Trupin LS1, Simon LP, Eskenazi B.
Preeclampsia, a hypertensive disorder of pregnancy, is hypothesized to be a maternal immunologic response to a foreign fetal antigen derived from the father’s sperm. This response may be reduced by prolonged exposure to father’s antigen, such as through a prior pregnancy, which may explain why multiparas are typically at lower risk for preeclampsia than nulliparas.

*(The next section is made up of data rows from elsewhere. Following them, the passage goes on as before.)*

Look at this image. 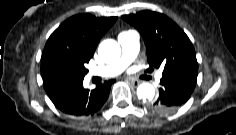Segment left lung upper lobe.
Instances as JSON below:
<instances>
[{
  "mask_svg": "<svg viewBox=\"0 0 236 135\" xmlns=\"http://www.w3.org/2000/svg\"><path fill=\"white\" fill-rule=\"evenodd\" d=\"M122 18L141 33L147 50L150 69L163 68V73L180 69H198L194 47L185 34L171 19L149 10Z\"/></svg>",
  "mask_w": 236,
  "mask_h": 135,
  "instance_id": "5c2ea615",
  "label": "left lung upper lobe"
}]
</instances>
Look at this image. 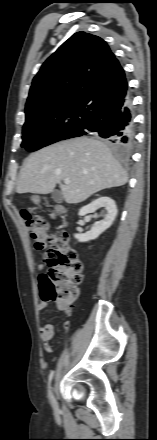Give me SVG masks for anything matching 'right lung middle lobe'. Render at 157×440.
<instances>
[{"mask_svg": "<svg viewBox=\"0 0 157 440\" xmlns=\"http://www.w3.org/2000/svg\"><path fill=\"white\" fill-rule=\"evenodd\" d=\"M83 131L84 125L70 126L39 120L26 121L23 126L21 146L27 151H36L57 141L81 136Z\"/></svg>", "mask_w": 157, "mask_h": 440, "instance_id": "1", "label": "right lung middle lobe"}]
</instances>
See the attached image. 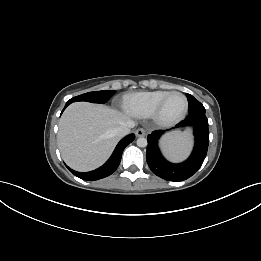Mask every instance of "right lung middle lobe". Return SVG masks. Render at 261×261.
Masks as SVG:
<instances>
[{"instance_id": "right-lung-middle-lobe-1", "label": "right lung middle lobe", "mask_w": 261, "mask_h": 261, "mask_svg": "<svg viewBox=\"0 0 261 261\" xmlns=\"http://www.w3.org/2000/svg\"><path fill=\"white\" fill-rule=\"evenodd\" d=\"M115 93V90H103V91H94L85 93L79 96H76L68 101V103L76 101H87L92 103H105L107 102L112 95Z\"/></svg>"}]
</instances>
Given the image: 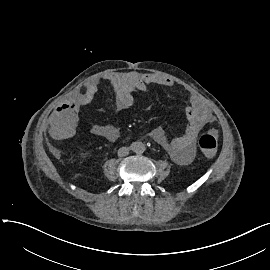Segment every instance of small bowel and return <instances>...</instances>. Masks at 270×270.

Since multiparas with new partners are presented with a new set of paternal antigen, we hypothesize that they would have the same elevated risk for preeclampsia and gestational hypertension as nulliparas, compared with multiparas with no change in partner.
We studied 5,068 nulliparas and 5,800 multiparas, 573 of whom had new partners, selected from the Child Health and Development Studies cohort (Oakland, CA, 1959-1967). Preeclampsia was diagnosed in 3.2% of nulliparas, 3.0% of multiparas with changed paternity, and 1.9% of multiparas with no change. Compared with multiparas with no change, the adjusted odds ratio for preeclampsia among nulliparas was 2.5 [95% confidence interval (CI) = 1.8-3.5]; among multiparas with new partners, the adjusted odds ratio for preeclampsia was 1.4 (95% CI = 0.8-2.4).
There was a similar pattern of results for gestational hypertension. The adjusted attributable risk of preeclampsia in multiparas associated with a change in paternity was 29%. Although these findings in part support the immunologic theory of preeclampsia, they also suggest that a subsequent pregnancy with any partner is associated with a reduced risk for preeclampsia.